Top of INPUT

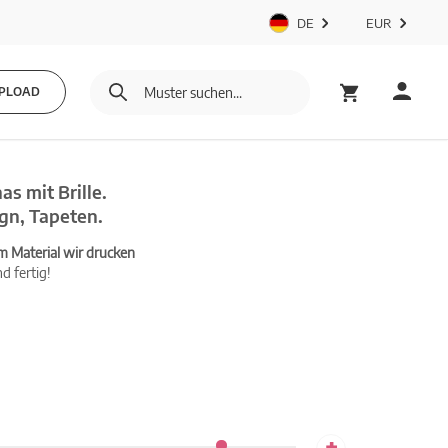
DE
EUR
PLOAD
s mit Brille.
gn, Tapeten.
m Material wir drucken
d fertig!
+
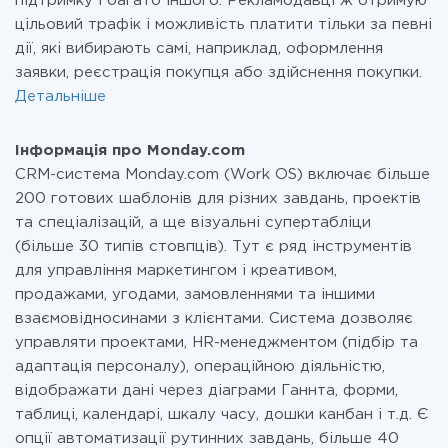
підтримку і багато іншого. Рекламодавці ж отримую
цільовий трафік і можливість платити тільки за певні
дії, які вибирають самі, наприклад, оформлення
заявки, реєстрація покупця або здійснення покупки.
Детальніше
Інформація про Monday.com
CRM-система Monday.com (Work OS) включає більше
200 готових шаблонів для різних завдань, проектів
та спеціалізацій, а ще візуальні супертабліци
(більше 30 типів стовпців). Тут є ряд інструментів
для управління маркетингом і креативом,
продажами, угодами, замовленнями та іншими
взаємовідносинами з клієнтами. Система дозволяє
управляти проектами, HR-менеджментом (підбір та
адаптація персоналу), операційною діяльністю,
відображати дані через діаграми Ганнта, форми,
таблиці, календарі, шкалу часу, дошки канбан і т.д. Є
опції автоматизації рутинних завдань, більше 40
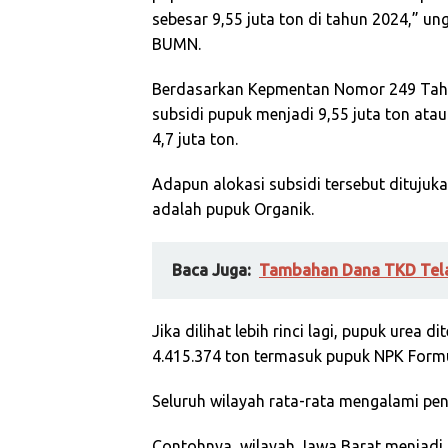
sebesar 9,55 juta ton di tahun 2024,” un
BUMN.
Berdasarkan Kepmentan Nomor 249 Tahun
subsidi pupuk menjadi 9,55 juta ton atau
4,7 juta ton.
Adapun alokasi subsidi tersebut ditujuka
adalah pupuk Organik.
Baca Juga:
Tambahan Dana TKD Telah
Jika dilihat lebih rinci lagi, pupuk urea
4.415.374 ton termasuk pupuk NPK Formu
Seluruh wilayah rata-rata mengalami pen
Contohnya, wilayah Jawa Barat menjadi 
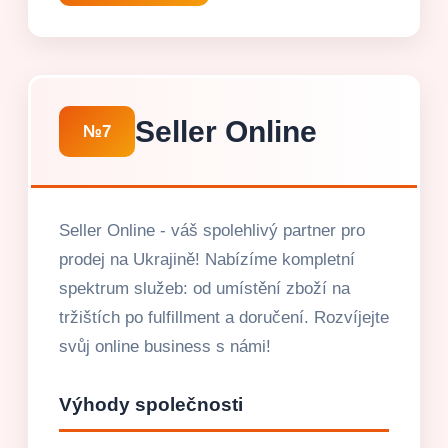
Seller Online
№7
Seller Online - váš spolehlivý partner pro
prodej na Ukrajině! Nabízíme kompletní
spektrum služeb: od umístění zboží na
tržištích po fulfillment a doručení. Rozvíjejte
svůj online business s námi!
Výhody společnosti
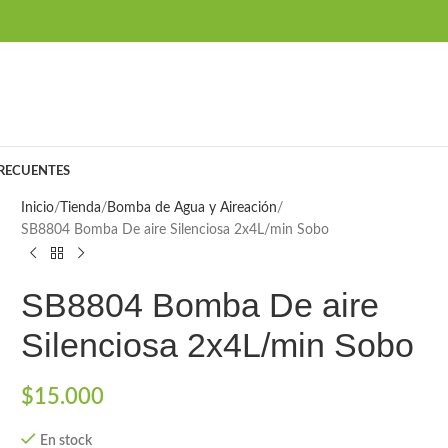
RECUENTES
Inicio
Tienda
Bomba de Agua y Aireación
SB8804 Bomba De aire Silenciosa 2x4L/min Sobo
SB8804 Bomba De aire
Silenciosa 2x4L/min Sobo
$
15.000
En stock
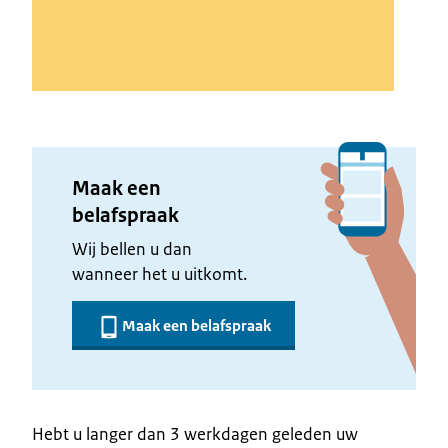
Maak een
belafspraak
Wij bellen u dan
wanneer het u uitkomt.
Maak een belafspraak
Hebt u langer dan 3 werkdagen geleden uw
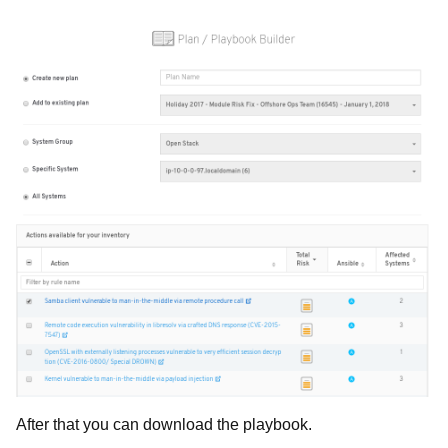
After that you can download the playbook.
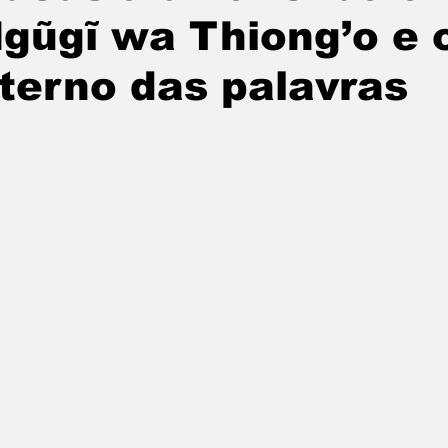
gũgĩ wa Thiong’o e 
terno das palavras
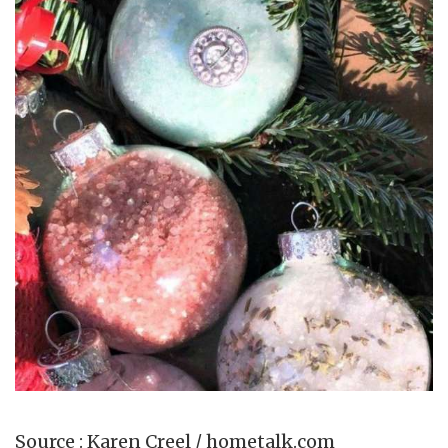
Source : Karen Creel / hometalk.com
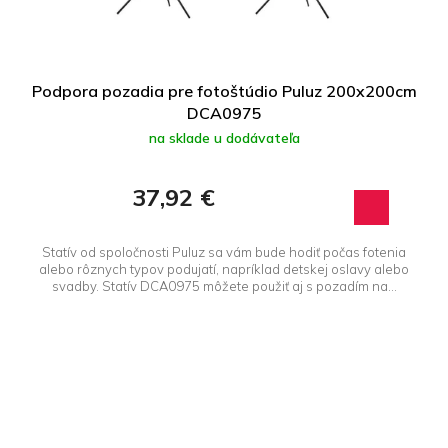
Podpora pozadia pre fotoštúdio Puluz 200x200cm
DCA0975
na sklade u dodávateľa
37,92 €
Statív od spoločnosti Puluz sa vám bude hodiť počas fotenia
alebo rôznych typov podujatí, napríklad detskej oslavy alebo
svadby. Statív DCA0975 môžete použiť aj s pozadím na...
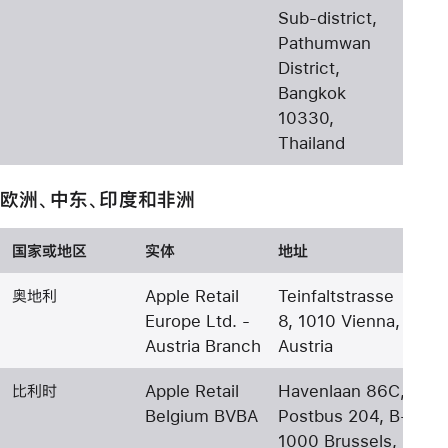
Sub-district,
Pathumwan
District,
Bangkok
10330,
Thailand
欧洲、中东、印度和非洲
国家或地区
实体
地址
奥地利
Apple Retail
Teinfaltstrasse
Europe Ltd. -
8, 1010 Vienna,
Austria Branch
Austria
比利时
Apple Retail
Havenlaan 86C,
Belgium BVBA
Postbus 204, B-
1000 Brussels,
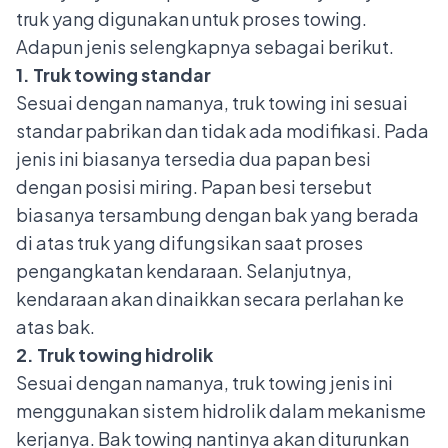
truk yang digunakan untuk proses towing.
Adapun jenis selengkapnya sebagai berikut.
1. Truk towing standar
Sesuai dengan namanya, truk towing ini sesuai
standar pabrikan dan tidak ada modifikasi. Pada
jenis ini biasanya tersedia dua papan besi
dengan posisi miring. Papan besi tersebut
biasanya tersambung dengan bak yang berada
di atas truk yang difungsikan saat proses
pengangkatan kendaraan. Selanjutnya,
kendaraan akan dinaikkan secara perlahan ke
atas bak.
2. Truk towing hidrolik
Sesuai dengan namanya, truk towing jenis ini
menggunakan sistem hidrolik dalam mekanisme
kerjanya. Bak towing nantinya akan diturunkan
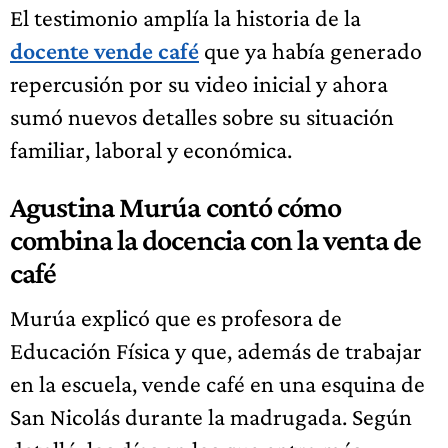
El testimonio amplía la historia de la
docente vende café
que ya había generado
repercusión por su video inicial y ahora
sumó nuevos detalles sobre su situación
familiar, laboral y económica.
Agustina Murúa contó cómo
combina la docencia con la venta de
café
Murúa explicó que es profesora de
Educación Física y que, además de trabajar
en la escuela, vende café en una esquina de
San Nicolás durante la madrugada. Según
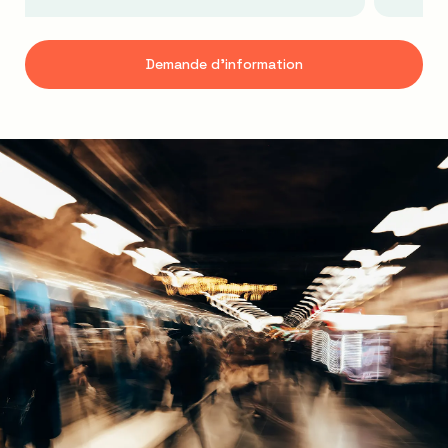
Demande d'information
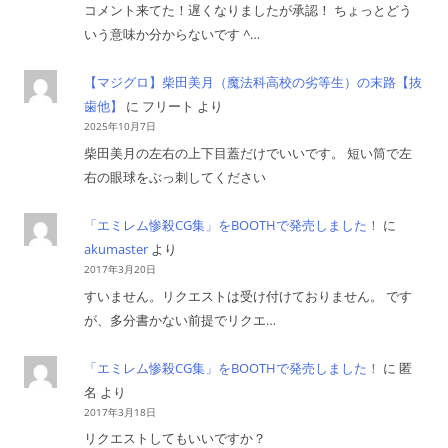
コメント来てた！遅くなりましたが承認！ ちょっとどう
いう意味か分からないです ^…
【マジグロ】柴田美月（魔法科高校の劣等生）の末路【抜
歯他】
に
フリート
より
2025年10月7日
柴田美月の左右の上下目蓋だけでいいです。 短い筒で左
右の眼球をぶっ刺してください
「エミレム惨殺CG集」をBOOTHで発売しました！
に
akumaster
より
2017年3月20日
すいません。リクエストは受け付けておりません。 です
が、多分書かない前提でリクエ…
「エミレム惨殺CG集」をBOOTHで発売しました！
に
匿
名
より
2017年3月18日
リクエストしてもいいですか？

Bottom of INPUT

- **PROMPT**
Among the lines above, find each one containing the string "Bomba" and copy it.

- **RESPONSE**
Bomba de Agua y Aireación
SB8804 Bomba De aire Silenciosa 2x4L/min Sobo
SB8804 Bomba De aire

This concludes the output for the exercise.